When floor debate began on Langemeier’s bill, the Legislature was clearly divided. Several lawmakers stood in support of the bill, but just as many seemed opposed, including Holdredge Sen. Tom Carlson who threatened to filibuster any bill that would apply to the Keystone XL pipeline.
Carlson was also present at the post-session press conference, and voiced his support for Flood’s compromise solution.
Flood announced his plan when it was his turn to speak on Langemeier’s bill. At that point he introduced an amendment to the LB4, called for LB1 to be pushed out of committee for debate as soon as Nov. 15, and hushed the room with TransCanada’s late reversal.

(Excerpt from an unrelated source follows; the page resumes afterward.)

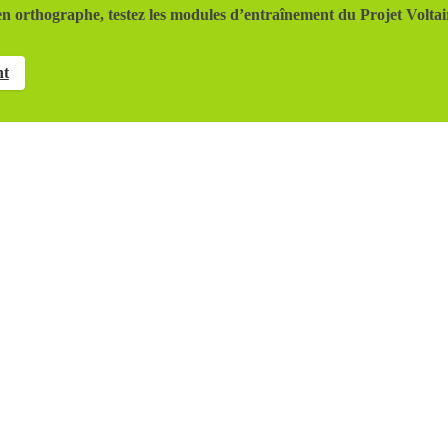
n orthographe, testez les modules d’entraînement du Projet Voltai
nt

“TransCanada has voluntarily agreed to move the route,” he said. “TransCanada is willing to consider a route that doesn’t cross the Sandhills.”
The remaining speakers uniformly praised Flood for his “leadership” and supported his proposed amendment.
Sen. Brad Ashford of Omaha was nearly speechless moments later.
“My-my, gracious,” said Ashford, who is also the Judiciary Committee chairman. “There will not be a better day than this.”
Malcolm Sen. Ken Haar, who was the most vocal in calling for a special session aimed at legislating the Keystone XL pipeline, was also pleased with the compromise.
“I believe this is a win-win,” he said. “It happened across the aisle. The process works.”
Flood’s amendment essentially dumps all the language from Langemeier’s LB4 and creates within the Department of Environmental Quality the authority to perform its own environmental assessment for newly proposed pipeline routes. This process would be used as TransCanada begins plans for an alternate route for Keystone XL.
Flood also called for LB1 to be immediately pushed out of the Natural Resources Committee for floor debate. LB1 is Sen. Annette Dubas’ (Fullerton) plan to vest oil pipeline siting authority within the Public Service Commission. Should this bill pass, TransCanada would be exempt from the process, but all future pipelines wouldl not.
“It’s appropriate that this bill be passed this session,” Flood said, “so we never have to relive this nightmare again.”
Flood said his solution “respects our citizens, moves the pipeline,” and protects the state in the future.
Flood’s amendment will go before the Natural Resources Committees Tuesday.